▶ EXERCISE INSTRUCTIONS
Write again exactly the lines in the listing below, starting at the line with "Gesamtkosten TGA" and ending at the line with "челюстни капани за", both included. Pictures are not copied.
══ PROVIDED DATA
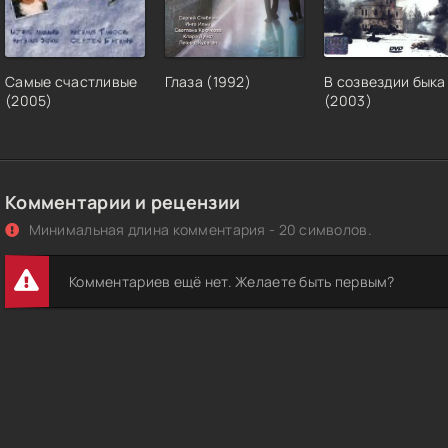
Самые счастливые
Глаза (1992)
В созвездии быка
(2005)
(2003)
Комментарии и рецензии
Минимальная длина комментария - 20 символов.
Комментариев ещё нет. Желаете быть первым?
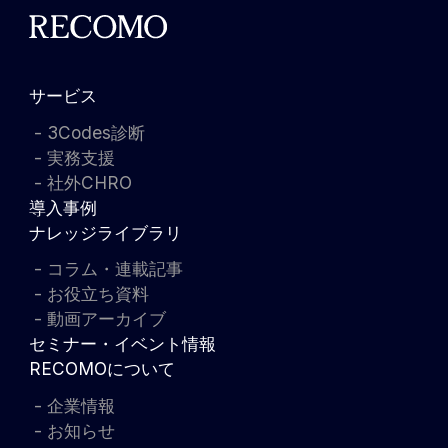
サービス
3Codes診断
実務支援
社外CHRO
導入事例
ナレッジライブラリ
コラム・連載記事
お役立ち資料
動画アーカイブ
セミナー・イベント情報
RECOMOについて
企業情報
お知らせ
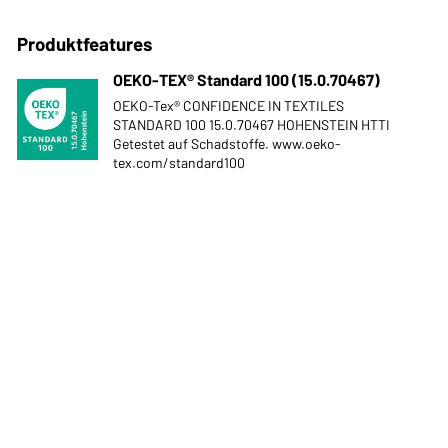
Produktfeatures
OEKO-TEX® Standard 100 (15.0.70467)
OEKO-Tex® CONFIDENCE IN TEXTILES
STANDARD 100 15.0.70467 HOHENSTEIN HTTI
Getestet auf Schadstoffe. www.oeko-
tex.com/standard100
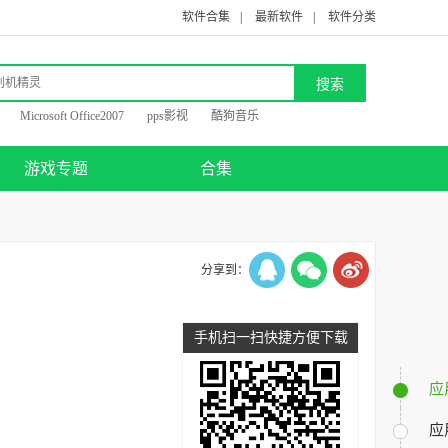
软件合集
|
最新软件
|
软件分类
Microsoft Office2007
pps影视
酷狗音乐
游戏专题
合集
分享到：
手机扫一扫快捷方便下载
应
应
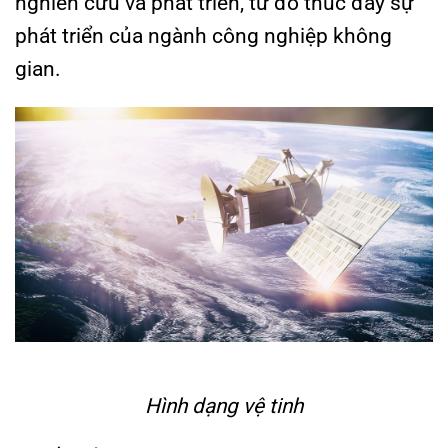
nghiên cứu và phát triển, từ đó thúc đẩy sự
phát triển của ngành công nghiệp không
gian.
Hình dạng vệ tinh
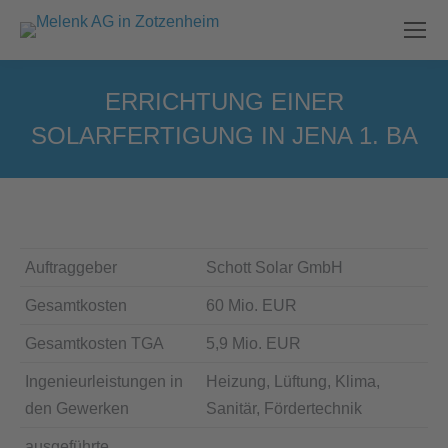
ERRICHTUNG EINER
SOLARFERTIGUNG IN JENA 1. BA
Sie befinden sich hier:
Auftraggeber
Schott Solar GmbH
Gesamtkosten
60 Mio. EUR
Gesamtkosten TGA
5,9 Mio. EUR
Ingenieurleistungen in
Heizung, Lüftung, Klima,
den Gewerken
Sanitär, Fördertechnik
ausgeführte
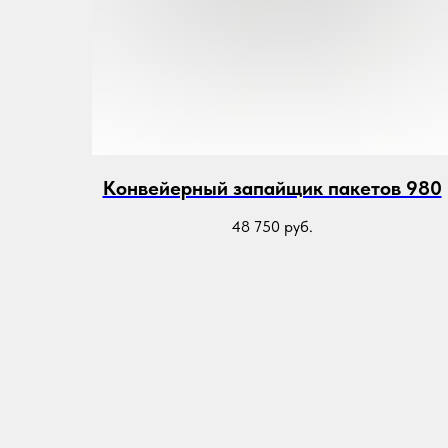
Конвейерный запайщик пакетов 980
48 750
руб.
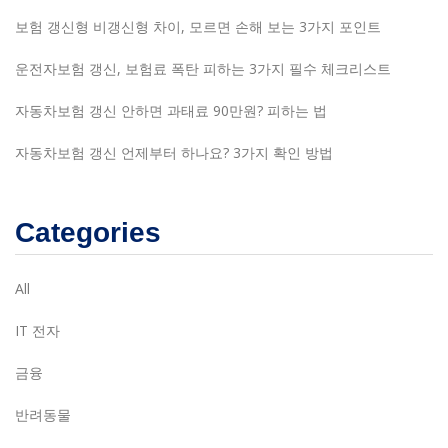
보험 갱신형 비갱신형 차이, 모르면 손해 보는 3가지 포인트
운전자보험 갱신, 보험료 폭탄 피하는 3가지 필수 체크리스트
자동차보험 갱신 안하면 과태료 90만원? 피하는 법
자동차보험 갱신 언제부터 하나요? 3가지 확인 방법
Categories
All
IT 전자
금융
반려동물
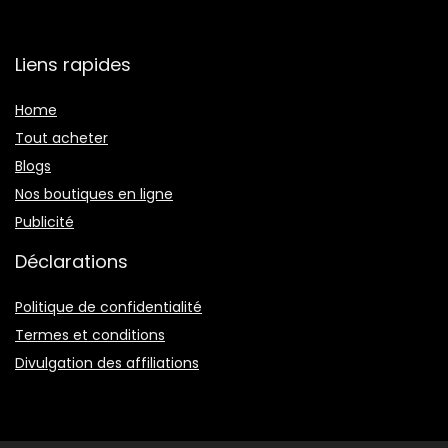
Liens rapides
Home
Tout acheter
Blogs
Nos boutiques en ligne
Publicité
Déclarations
Politique de confidentialité
Termes et conditions
Divulgation des affiliations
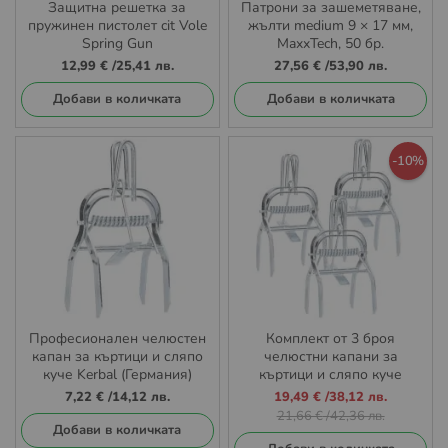
Защитна решетка за
Патрони за зашеметяване,
пружинен пистолет cit Vole
жълти medium 9 × 17 мм,
Spring Gun
MaxxTech, 50 бр.
12,99 €
/
25,41 лв.
27,56 €
/
53,90 лв.
Добави в количката
Добави в количката
-10%
Професионален челюстен
Комплект от 3 броя
капан за къртици и сляпо
челюстни капани за
куче Kerbal (Германия)
къртици и сляпо куче
Kerbal
Промо
7,22 €
/
14,12 лв.
19,49 €
/
38,12 лв.
цена
21,66 €
/
42,36 лв.
Добави в количката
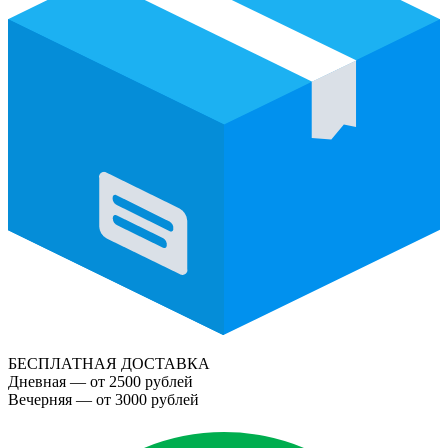
БЕСПЛАТНАЯ ДОСТАВКА
Дневная — от 2500 рублей
Вечерняя — от 3000 рублей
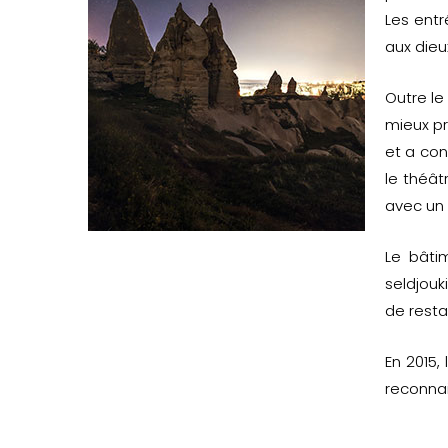
Les entr
aux dieu
Outre le
mieux pr
et a con
le théât
avec un 
Le bâti
seldjouk
de resta
En 2015,
reconnai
════
▶ RESULT FOR THIS EXERCISE
Gesamtkosten TGA
5,9 Mio. EUR
Ingenieurleistungen in
Heizung, Lüftung, Klima,
den Gewerken
Sanitär, Fördertechnik
ausgeführte
Конвейерный запайщик пакетов 980
48 750
руб.
보험 갱신형 비갱신형 차이, 모르면 손해 보는 3가지 포인트
운전자보험 갱신, 보험료 폭탄 피하는 3가지 필수 체크리스트
자동차보험 갱신 안하면 과태료 90만원? 피하는 법
자동차보험 갱신 언제부터 하나요? 3가지 확인 방법
Categories
All
IT 전자
금융
반려동물
Liens rapides
Home
Tout acheter
Blogs
Nos boutiques en ligne
Publicité
Déclarations
Politique de confidentialité
Termes et conditions
Divulgation des affiliations
Защитна решетка за
Патрони за зашеметяване,
пружинен пистолет cit Vole
жълти medium 9 × 17 мм,
Spring Gun
MaxxTech, 50 бр.
12,99 €
/
25,41 лв.
27,56 €
/
53,90 лв.
Добави в количката
Добави в количката
-10%
Професионален челюстен
Комплект от 3 броя
капан за къртици и сляпо
челюстни капани за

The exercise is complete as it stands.